Thank you for the reply, Craig. I am worried about the load on the hard top--I believe it will crack with my gear, girlfriend, and I up there (I'm 6'2" 220, she can't be over 130...I suck with girl weight.) At any rate, I think I'm going to procure a Yakima Loadwarrior and use it to store a cooler and an ARB SWAG or other form of durable tent.. Do you have any experience with any? Thanks
Sorry for my delayed response -- I missed this thread entirely over the last few weeks!
With 350 lbs in people (with bedding), plus another say 50-100 in gear, and another 100 in the tent itself -- yeah that's a bit much to have resting solely on the hard top.
I have never used a SWAG personally but I hesitate to see the benefit. It's heavy -- 100+ pounds -- and the real advantage over other ground tents is...a thick mattress? Canvas? Plus it's quite expensive.
Canvas is great but for far less money you can get a traditional ground tent and an air mattress set up. The real benefit to the RTT, and to me the reason for spending the extra dollars, is the fact that you are up off the ground for critters, water, cold, and sharp things. All of these advantages go away pretty quick with the SWAG. I've had a Mountain Hardware tent for 3 years that has held up extremely well, and takes up less space then the SWAG.
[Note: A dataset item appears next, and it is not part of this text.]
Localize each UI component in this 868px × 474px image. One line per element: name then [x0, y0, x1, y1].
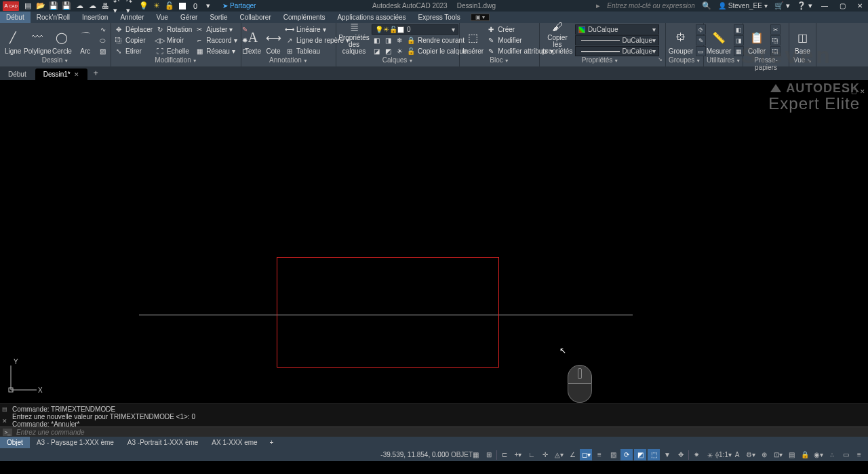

The other part to consider is a cooler up top. Coolers are notoriously good at not staying closed
I'd be wary of putting my rations up there.
But, if you've got a good quality dry bag, and perhaps a few good Jerry-can style containers, you could put clothes, tent, water, and fuel up there.
The trick is to keep the weight up top as low as possible. Put light stuff up there; or if you must put heavy stuff, make sure the inside is full already. I'd hesitate about going beyond 300 lbs moving weight on a Wrangler (that's not based on engineering; thats based on what I read as the max mobile weight for most roof racks).